4. Hire for agency and taste, not pedigree.
Replit CEO Amjad said their background doesn’t matter that much. Agency and genuine taste are what stand out. Since manufacturing is now much easier due to AI, hire people with an entrepreneurial spirit.
5. Make AI-native or don’t bother.
Ashton Kutcher, actor and GP at Sound Ventures, was on stage with Warp CEO Aayush Sharma to discuss the pace of change. AI-native companies can build faster and scale more easily than legacy companies burdened with headcount and legacy systems. Fin.ai CEO Eoghan McCabe had a similar view when interviewed by Kleiner GP Ilya Fushman.
This has important implications for investors. It’s hard to get excited about large, publicly listed SaaS companies, even when valuations are more attractive. It may take years for them to clean their house, by which time AI-native companies will have taken advantage of them. Please be careful with value stocks, because structurally, their terminal values have changed.
Sadly, it’s hard to get excited about Any Private company that is not AI-native. I have portfolio companies in some venture funds that are growing well, but I don’t feel any enthusiasm for them. AI-native companies are growing very fast, and I suspect other investors feel the same way. Times have changed.

6. International builders are riding the AI wave.
At poker and networking events in San Francisco, I have noticed that the majority of attendees are expats and technically oriented employees. The same thing was echoed at the Startup Grind conference, but they’re founders.
These are founders who naturally hire people like themselves, and if these are the “best and brightest,” it’s no surprise that top universities consistently accept a large share of international students: about 38% at Columbia, 24% at Stanford, and 18% at Berkeley. We have to accept this trend.
If you’re American and want to compete effectively, you have to be an American idiot with maximum patience. Otherwise, you have no chance. The smartest and hungriest people from around the world are coming to the SF Bay Area to build.
7. Most people haven’t invested enough in AI.
I thought it was aggressive to allocate up to 20% of our investable capital to private AI companies. Looking back, I should have instead invested 60% in private AI and 40% in S&P 500 and public companies. i just not fast enough.
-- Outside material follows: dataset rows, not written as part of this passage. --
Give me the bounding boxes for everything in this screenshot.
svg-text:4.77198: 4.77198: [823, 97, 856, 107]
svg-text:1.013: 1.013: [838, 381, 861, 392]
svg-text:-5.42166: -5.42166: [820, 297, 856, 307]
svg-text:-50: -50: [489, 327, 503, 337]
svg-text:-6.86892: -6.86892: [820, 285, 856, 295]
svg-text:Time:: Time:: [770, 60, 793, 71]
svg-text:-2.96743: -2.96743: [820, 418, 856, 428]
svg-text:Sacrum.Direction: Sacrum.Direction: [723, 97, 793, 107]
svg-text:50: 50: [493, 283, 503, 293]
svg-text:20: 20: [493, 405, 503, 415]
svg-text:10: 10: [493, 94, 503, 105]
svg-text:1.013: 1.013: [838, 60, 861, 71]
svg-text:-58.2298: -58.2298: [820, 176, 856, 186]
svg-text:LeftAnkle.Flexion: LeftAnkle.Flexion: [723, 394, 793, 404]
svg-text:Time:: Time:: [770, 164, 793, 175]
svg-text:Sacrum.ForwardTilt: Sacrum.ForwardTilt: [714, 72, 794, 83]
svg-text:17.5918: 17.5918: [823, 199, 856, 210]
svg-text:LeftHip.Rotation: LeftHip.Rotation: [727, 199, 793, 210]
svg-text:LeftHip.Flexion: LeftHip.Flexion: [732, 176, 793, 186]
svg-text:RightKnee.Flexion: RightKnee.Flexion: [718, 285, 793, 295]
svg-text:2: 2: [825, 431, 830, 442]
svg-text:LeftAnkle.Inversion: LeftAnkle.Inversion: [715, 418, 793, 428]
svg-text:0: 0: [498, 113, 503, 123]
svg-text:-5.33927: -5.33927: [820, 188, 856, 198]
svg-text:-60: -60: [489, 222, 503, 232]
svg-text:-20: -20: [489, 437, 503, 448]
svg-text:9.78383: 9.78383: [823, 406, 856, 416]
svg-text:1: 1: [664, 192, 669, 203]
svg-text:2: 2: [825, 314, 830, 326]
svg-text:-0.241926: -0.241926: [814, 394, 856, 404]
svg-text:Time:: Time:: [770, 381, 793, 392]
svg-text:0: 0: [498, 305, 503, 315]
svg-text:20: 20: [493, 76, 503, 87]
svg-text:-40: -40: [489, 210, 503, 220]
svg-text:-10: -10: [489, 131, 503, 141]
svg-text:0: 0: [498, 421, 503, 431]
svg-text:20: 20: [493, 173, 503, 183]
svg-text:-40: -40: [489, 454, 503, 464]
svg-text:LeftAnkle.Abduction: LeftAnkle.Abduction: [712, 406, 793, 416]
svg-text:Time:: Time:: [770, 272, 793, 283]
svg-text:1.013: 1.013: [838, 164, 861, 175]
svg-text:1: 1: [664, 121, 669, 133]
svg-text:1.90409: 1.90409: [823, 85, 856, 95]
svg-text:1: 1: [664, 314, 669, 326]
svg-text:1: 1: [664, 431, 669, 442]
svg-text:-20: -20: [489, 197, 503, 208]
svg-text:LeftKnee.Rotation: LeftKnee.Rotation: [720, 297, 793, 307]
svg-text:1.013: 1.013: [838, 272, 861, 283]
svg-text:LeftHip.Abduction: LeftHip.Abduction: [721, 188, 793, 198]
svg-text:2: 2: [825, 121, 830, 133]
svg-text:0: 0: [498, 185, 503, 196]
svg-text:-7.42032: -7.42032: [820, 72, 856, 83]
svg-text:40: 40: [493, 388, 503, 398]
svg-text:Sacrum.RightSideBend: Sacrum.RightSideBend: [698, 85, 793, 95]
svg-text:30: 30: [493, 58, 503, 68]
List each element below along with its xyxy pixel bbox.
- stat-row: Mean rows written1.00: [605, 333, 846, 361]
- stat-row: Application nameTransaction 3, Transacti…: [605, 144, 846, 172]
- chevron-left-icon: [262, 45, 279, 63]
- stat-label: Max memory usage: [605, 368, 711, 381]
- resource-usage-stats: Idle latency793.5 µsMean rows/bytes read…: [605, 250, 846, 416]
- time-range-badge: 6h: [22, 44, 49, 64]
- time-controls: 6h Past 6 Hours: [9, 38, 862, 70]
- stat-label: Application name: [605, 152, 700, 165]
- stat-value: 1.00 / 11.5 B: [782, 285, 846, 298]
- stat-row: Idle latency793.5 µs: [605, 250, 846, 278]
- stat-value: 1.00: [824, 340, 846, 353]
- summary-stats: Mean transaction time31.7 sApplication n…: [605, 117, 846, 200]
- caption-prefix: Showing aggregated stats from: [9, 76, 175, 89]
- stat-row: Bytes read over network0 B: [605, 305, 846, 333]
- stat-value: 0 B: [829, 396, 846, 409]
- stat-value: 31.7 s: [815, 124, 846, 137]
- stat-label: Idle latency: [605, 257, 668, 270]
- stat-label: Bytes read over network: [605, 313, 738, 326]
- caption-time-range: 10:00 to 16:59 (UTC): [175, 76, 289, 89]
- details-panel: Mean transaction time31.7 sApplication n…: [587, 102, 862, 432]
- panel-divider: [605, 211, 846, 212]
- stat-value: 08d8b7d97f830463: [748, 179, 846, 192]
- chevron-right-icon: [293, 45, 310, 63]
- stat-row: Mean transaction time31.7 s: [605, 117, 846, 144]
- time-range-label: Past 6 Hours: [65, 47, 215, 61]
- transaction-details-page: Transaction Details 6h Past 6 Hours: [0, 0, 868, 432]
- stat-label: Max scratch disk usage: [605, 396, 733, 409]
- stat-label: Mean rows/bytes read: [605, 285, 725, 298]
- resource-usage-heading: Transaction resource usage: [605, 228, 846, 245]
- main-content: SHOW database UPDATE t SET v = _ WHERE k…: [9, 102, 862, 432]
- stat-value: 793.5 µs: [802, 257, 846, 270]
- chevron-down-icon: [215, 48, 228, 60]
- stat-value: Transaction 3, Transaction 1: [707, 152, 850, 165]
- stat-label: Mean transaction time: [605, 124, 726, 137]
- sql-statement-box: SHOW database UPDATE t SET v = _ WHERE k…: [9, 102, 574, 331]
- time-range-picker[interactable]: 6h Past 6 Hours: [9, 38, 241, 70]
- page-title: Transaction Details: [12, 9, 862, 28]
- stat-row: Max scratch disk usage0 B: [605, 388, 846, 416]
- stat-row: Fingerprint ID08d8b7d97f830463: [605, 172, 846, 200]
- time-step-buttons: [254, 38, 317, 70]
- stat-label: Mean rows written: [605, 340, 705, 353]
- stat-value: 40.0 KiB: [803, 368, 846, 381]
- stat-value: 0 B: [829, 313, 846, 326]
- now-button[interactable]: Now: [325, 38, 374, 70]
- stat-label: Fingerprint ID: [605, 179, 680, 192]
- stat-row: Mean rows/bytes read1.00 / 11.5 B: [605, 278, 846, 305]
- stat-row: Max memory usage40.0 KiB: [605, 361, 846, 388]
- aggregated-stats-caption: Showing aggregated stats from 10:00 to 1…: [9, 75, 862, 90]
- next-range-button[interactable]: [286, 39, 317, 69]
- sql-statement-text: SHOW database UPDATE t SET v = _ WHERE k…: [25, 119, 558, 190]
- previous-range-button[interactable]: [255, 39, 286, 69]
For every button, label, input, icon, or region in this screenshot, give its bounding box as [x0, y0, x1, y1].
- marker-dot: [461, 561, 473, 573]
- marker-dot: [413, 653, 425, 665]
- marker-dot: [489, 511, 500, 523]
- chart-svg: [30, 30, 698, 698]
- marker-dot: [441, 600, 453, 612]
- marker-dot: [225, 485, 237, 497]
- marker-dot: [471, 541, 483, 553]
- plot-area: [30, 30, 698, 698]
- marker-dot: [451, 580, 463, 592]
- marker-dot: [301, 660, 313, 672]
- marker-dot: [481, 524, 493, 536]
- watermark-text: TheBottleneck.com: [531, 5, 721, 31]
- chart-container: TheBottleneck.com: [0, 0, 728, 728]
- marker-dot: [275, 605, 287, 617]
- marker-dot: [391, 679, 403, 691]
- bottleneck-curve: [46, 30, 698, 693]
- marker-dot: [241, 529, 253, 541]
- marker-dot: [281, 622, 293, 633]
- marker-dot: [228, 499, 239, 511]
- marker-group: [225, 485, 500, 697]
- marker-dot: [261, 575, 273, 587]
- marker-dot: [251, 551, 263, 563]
Again, this goes back to how FIRE reduces the profit motivation.
And to be fair, private AI companies are hard to get access to. To join a round or find the right venture fund with the right focus, you need to know someone. Then once you put up the capital, you can’t go back and put up even more capital if you see that the GPs are investing in great companies.
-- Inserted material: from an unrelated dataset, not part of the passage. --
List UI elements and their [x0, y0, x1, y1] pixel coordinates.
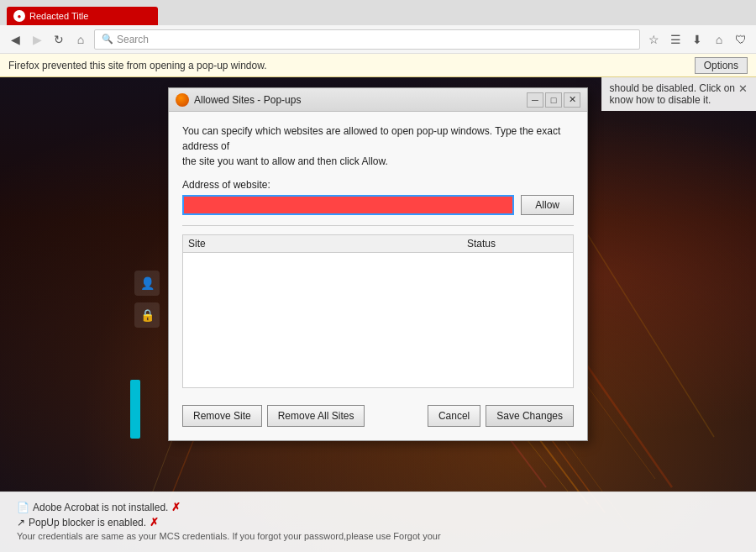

I discovered and invested in Fundrise’s venture product in 2023, even though I have been their partner since 2015. But like any investment that performs well, you always wish you had invested more.
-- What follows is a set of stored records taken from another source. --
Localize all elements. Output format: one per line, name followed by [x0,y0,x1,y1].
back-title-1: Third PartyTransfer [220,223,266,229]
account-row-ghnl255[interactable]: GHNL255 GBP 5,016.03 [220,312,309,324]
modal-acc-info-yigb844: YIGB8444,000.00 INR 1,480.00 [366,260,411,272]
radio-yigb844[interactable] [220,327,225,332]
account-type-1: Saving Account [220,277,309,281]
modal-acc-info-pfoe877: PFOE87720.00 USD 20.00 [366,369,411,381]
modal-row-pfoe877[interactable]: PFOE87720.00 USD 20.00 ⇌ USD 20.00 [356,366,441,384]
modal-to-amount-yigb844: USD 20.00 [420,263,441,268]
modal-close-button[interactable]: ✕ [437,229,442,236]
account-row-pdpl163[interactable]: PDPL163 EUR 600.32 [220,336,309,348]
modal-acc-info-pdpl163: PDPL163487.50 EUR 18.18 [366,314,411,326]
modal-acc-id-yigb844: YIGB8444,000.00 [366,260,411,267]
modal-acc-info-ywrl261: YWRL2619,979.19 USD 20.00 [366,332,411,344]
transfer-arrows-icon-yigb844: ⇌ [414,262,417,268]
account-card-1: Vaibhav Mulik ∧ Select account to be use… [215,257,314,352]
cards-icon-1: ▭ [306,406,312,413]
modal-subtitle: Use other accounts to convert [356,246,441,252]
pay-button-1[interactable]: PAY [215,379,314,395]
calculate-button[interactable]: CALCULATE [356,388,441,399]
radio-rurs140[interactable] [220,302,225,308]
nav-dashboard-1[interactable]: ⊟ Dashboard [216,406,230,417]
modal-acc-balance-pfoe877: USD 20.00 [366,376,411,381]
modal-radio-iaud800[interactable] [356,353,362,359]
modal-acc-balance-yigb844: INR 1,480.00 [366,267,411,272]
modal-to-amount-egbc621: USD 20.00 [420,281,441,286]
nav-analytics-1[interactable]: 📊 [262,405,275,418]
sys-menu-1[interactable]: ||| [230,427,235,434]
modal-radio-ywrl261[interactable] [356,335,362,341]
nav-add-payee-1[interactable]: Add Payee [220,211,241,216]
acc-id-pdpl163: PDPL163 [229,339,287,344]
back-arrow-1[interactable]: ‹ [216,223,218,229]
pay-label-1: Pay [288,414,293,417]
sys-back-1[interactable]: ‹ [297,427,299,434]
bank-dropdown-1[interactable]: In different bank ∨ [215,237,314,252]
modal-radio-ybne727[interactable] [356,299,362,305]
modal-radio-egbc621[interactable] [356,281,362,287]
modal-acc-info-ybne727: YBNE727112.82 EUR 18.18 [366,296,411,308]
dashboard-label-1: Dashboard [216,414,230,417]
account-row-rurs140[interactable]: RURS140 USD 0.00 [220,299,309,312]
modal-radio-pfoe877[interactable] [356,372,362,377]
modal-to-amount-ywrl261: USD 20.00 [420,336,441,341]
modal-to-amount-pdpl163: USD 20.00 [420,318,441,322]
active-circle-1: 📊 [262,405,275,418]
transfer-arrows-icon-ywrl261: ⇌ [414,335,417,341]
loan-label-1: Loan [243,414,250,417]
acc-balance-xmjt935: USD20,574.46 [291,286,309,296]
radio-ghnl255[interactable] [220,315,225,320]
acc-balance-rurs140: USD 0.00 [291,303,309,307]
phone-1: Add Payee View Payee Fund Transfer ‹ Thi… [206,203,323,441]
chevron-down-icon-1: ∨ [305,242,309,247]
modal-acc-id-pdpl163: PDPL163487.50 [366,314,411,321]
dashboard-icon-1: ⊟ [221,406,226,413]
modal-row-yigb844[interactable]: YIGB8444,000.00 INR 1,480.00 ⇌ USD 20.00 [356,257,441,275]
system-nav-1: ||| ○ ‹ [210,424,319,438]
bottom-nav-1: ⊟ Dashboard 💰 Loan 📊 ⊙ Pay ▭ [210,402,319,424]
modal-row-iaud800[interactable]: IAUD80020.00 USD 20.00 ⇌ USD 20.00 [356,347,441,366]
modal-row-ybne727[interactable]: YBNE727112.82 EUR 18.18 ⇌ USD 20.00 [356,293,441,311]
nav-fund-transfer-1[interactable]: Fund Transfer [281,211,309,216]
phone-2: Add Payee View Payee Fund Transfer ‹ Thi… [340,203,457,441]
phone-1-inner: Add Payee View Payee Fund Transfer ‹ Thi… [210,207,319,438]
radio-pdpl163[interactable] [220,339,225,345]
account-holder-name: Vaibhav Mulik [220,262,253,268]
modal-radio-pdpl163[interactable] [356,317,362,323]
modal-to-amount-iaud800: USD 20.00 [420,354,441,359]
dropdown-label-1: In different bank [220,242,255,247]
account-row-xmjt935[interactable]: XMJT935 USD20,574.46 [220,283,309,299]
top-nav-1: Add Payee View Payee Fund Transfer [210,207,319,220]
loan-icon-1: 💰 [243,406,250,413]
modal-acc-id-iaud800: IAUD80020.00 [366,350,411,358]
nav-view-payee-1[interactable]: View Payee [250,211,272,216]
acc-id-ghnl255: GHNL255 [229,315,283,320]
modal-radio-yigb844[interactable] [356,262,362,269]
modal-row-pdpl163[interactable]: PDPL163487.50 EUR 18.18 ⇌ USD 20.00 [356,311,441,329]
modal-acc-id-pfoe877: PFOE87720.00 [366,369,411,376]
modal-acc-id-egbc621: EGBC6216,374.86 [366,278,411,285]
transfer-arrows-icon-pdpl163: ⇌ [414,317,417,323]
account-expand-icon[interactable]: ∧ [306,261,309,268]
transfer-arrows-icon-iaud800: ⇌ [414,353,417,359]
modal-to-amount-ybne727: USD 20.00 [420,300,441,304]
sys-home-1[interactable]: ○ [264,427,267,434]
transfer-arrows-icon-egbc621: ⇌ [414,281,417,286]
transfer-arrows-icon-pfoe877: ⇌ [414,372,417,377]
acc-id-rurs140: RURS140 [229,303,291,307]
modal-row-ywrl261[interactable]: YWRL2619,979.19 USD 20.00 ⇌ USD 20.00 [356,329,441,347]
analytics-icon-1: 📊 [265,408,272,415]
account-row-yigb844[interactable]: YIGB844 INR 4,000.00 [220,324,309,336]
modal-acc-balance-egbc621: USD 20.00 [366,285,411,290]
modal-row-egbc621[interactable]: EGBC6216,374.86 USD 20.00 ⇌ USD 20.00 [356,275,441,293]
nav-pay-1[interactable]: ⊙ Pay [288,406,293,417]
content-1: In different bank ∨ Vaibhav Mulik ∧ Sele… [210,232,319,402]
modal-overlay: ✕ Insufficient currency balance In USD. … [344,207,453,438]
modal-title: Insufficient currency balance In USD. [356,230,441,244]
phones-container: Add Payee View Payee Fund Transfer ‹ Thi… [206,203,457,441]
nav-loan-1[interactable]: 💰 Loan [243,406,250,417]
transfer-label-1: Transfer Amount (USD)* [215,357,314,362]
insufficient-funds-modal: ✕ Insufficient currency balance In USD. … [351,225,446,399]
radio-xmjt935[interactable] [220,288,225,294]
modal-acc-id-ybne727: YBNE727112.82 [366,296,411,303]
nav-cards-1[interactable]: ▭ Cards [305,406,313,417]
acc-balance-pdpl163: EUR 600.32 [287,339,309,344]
Today’s founders are truly inspiring
It’s inspiring to see founders full of energy, willing to work 10+ hours a day, seven days a week. I worked 60+ hours a week for 13 years and was exhausted.
Now I spend about 12 to 15 hours a week on Financial Samurai, which is like a walk in the park in comparison. But I know that the relationship between hard work and reward is real. It’s strange to hear young people working only 40 hours a week or less complaining that they can’t get ahead, while these smart startup people work 80 hours a week.
The total addressable market for AI is the entire US labor force, valued in the trillions. We don’t know which companies will win, but the ecosystem will continue to grow, which is why real estate is a fundamental way for AI to develop.
I’m now an AI maximalist, thanks in part to meeting the people who are building the future. I plan to invest more aggressively going forward, at least for the sake of my children. Because if I don’t invest for them, no one will.
Readers, are there any other AI maximalists? Do you think the SF Bay Area is living in an AI bubble? Or do you think the rest of the world is living in an AI bubble, unprepared for what’s to come?